Love him sue,fantastic design as you say he's a real cutie fabulous work. :thumbup:


----------



## Valjean (Jul 21, 2011)

He is so cute,thank you for sharing the link as I would love to make one for my sister who loves gollies!!!!


----------



## jgarrett28 (May 6, 2012)

he is cute but ,what the heck is a Golly?


----------



## sweetsue (Aug 12, 2011)

They were originally referred to as Golliwogs but to be politically correct the name has been changed to Golly.

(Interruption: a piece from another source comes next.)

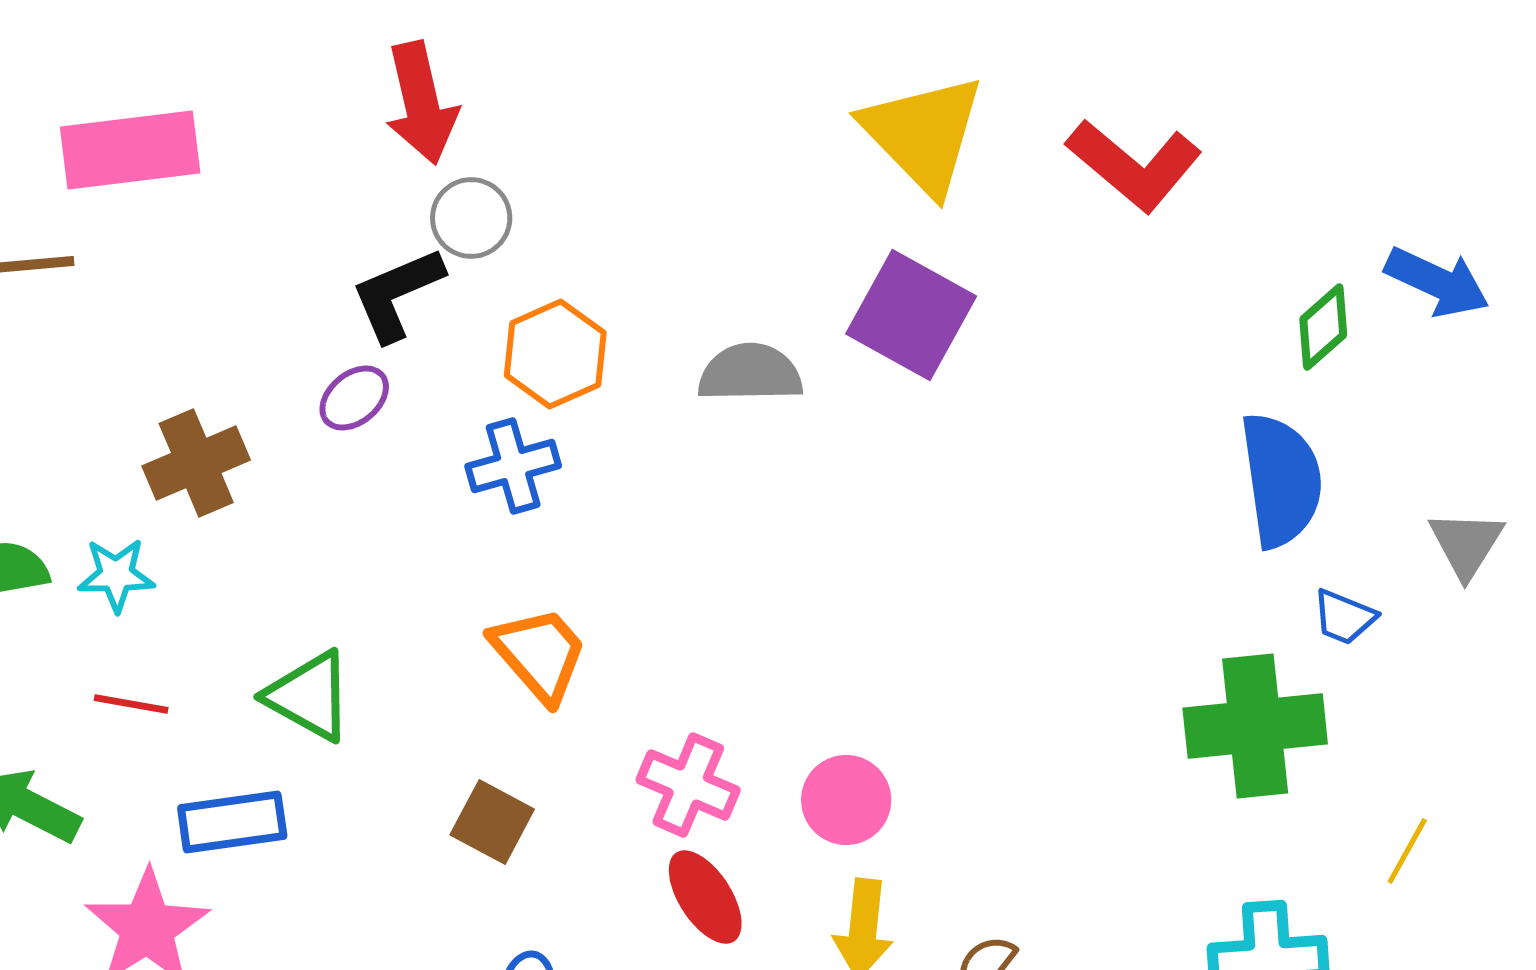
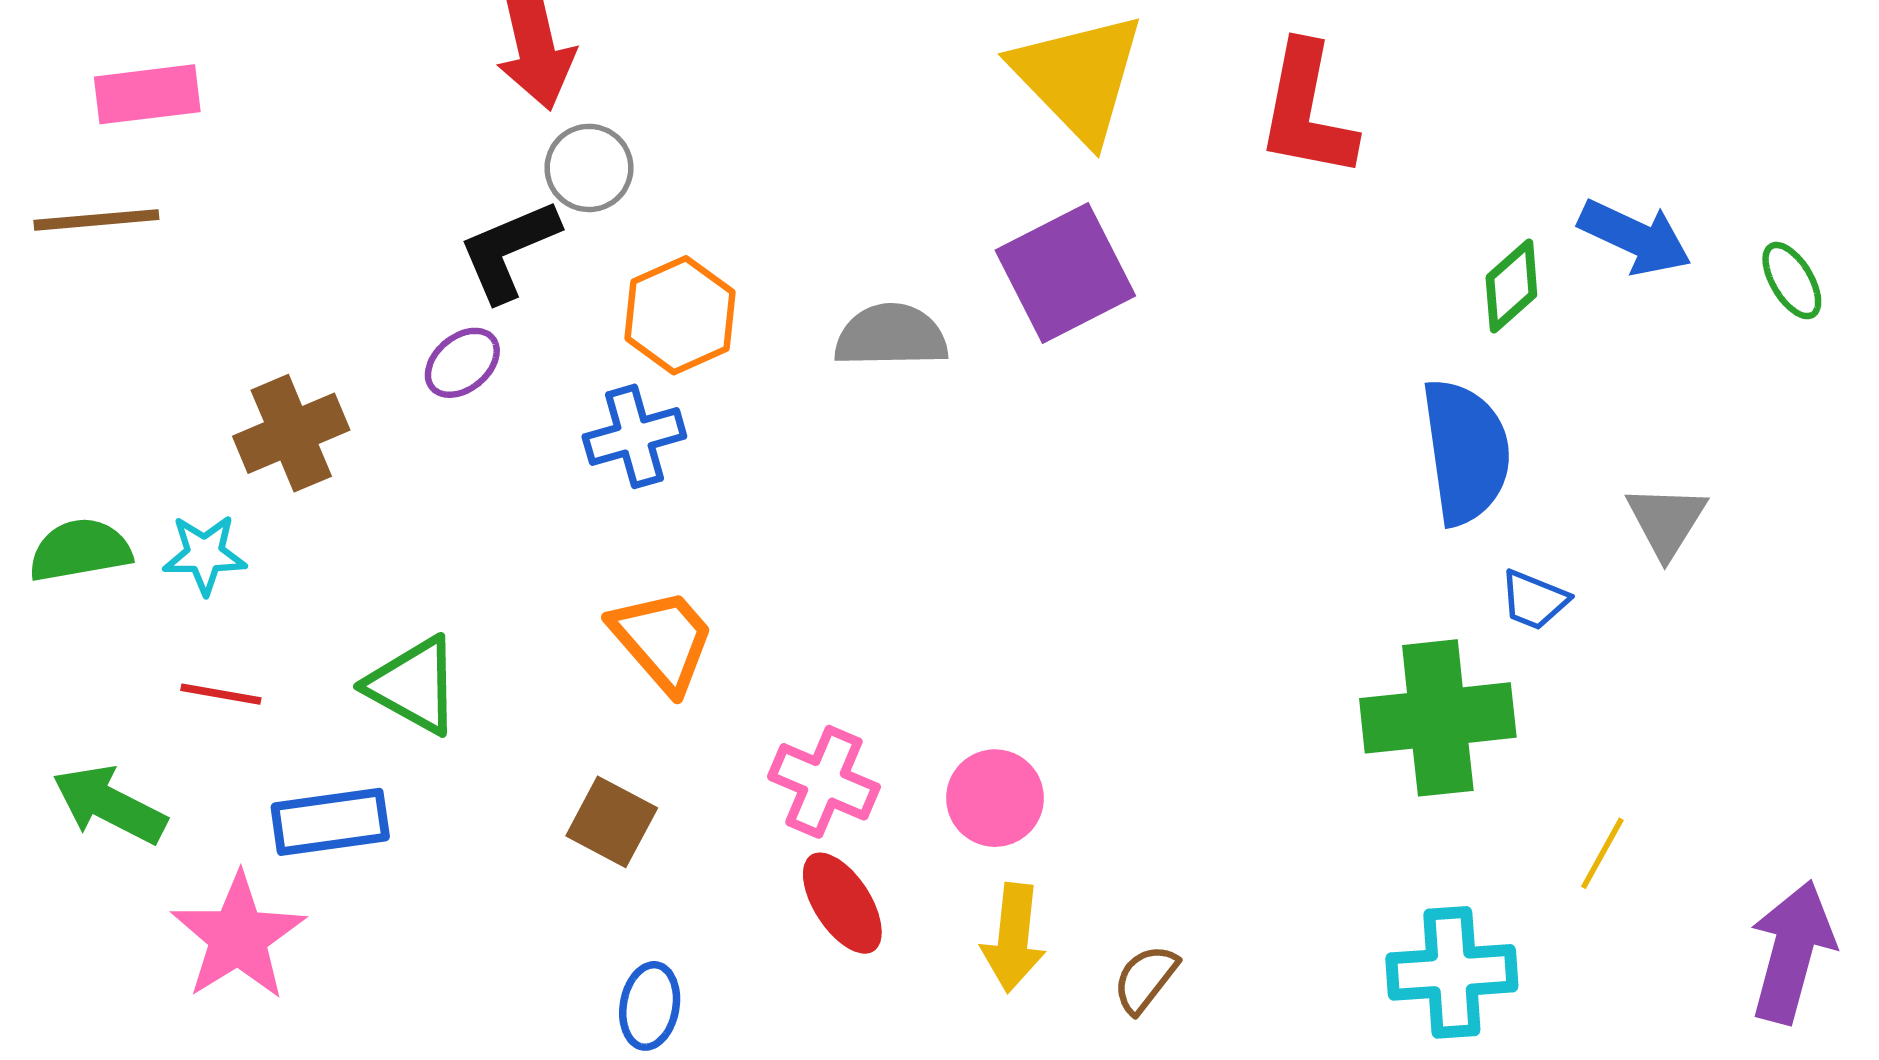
pink rectangle: (130, 150) -> (147, 94), moved, size x0.7
red L-shape: (1134, 165) -> (1307, 111), turned 61
purple square: (911, 315) -> (1065, 273), turned 34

http://en.wikipedia.org/wiki/Golliwogg



jgarrett28 said:


> he is cute but ,what the heck is a Golly?


----------



## jgarrett28 (May 6, 2012)

sweetsue said:


> They were originally referred to as Golliwogs but to be politically correct the name has been changed to Golly.
> 
> http://en.wikipedia.org/wiki/Golliwogg
> 
> ...


well learn something everyday. I've never heard of such a thing! Thank You


----------



## missmolly (Jun 8, 2011)

He is so cute xx


----------



## China Doll (Oct 3, 2012)

They were made popular in the UK with the Marmalade Company who dished out little golly badges/brooches if you collected enough. However, as we have censors in England, even Enid Blyton children's books have been cleansed of those little black friends !!


----------



## tammyc77 (Apr 7, 2012)

Adorable - thank you!!


----------



## fatkitty (Jun 23, 2011)

I love gollys. I used to collect the badges from the jam as a child, such a shame they became 'incorrect'. Maybe I'll knit one of these just for me as he is so cute. Thanks for the pattern.


----------



## rossgall7166 (Apr 12, 2011)

Your Gollie is great sweetsue I have knitted many over the years.I have used that pattern with 12ply wool & size 7 needles for another size. It is a great way of using up scraps of wool.


----------



## Tove (Oct 27, 2012)

sweetsue said:


> I wanted a little golly for the Christmas boxes and I wasn't happy with the ones available.
> So, I made my very first pattern. The picture doesn't do it justice but he is a cutie and stands at around 6 inches. I used DPNs so he is knit in the round. I used scrap yarn to make him. And you can have one too.
> My inspiration came from Jean Dale's tiny golly which is knit in garter stitch and flat.
> http://home.alphalink.com.au/~woodsy/freetinygollypattern.htm


Hmmm....after looking at Jean Dale's pattern and yours, I have to say yours is much nicer, much better and more realistic proportions.

Well done!


----------



## krankymax (Mar 5, 2012)

Oh i LOVE it! Something i want to do in the future too is make a golly.


----------



## Ronique (Jan 5, 2013)

It is so sad when something like this happens. Gollies were special friends to several generations of children. Even today, I get requests from (adult! as well as 'littlies') for a Golly, and I love knitting them and working out individual colour combinations for their clothing.


----------



## PaKnitter (Mar 7, 2011)

I can't think of anything else made that is a double edge sword as gollies. A doll for many to love and a subliminal reminder to blacks of days gone by.


----------



## Hannelore (Oct 26, 2011)

Oh, he is so sweet. You have done a wonderful job on him.


----------



## sweetsue (Aug 12, 2011)

Thank you all. I put him on Ravelry and you should have heard the backlash. Well, I took down the photo but the pattern link is still there.
Cheers
Sue


----------



## Ronique (Jan 5, 2013)

Some people are too full of complexes and 'inherited guilt' over how certain situations should be handled. People love my Gollies, and every now and again I get requests for one.


----------



## sweetsue (Aug 12, 2011)

A better pic of my doll along with Ted (his best friend).
Ted is made using Cassidy Clark's pattern. I just added an extra row between decreases on the leg.
http://www.ravelry.com/patterns/library/teddy-10


----------



## Ronique (Jan 5, 2013)

You have a talent for embodying your knitted chums with personality. Thanks for sharing


----------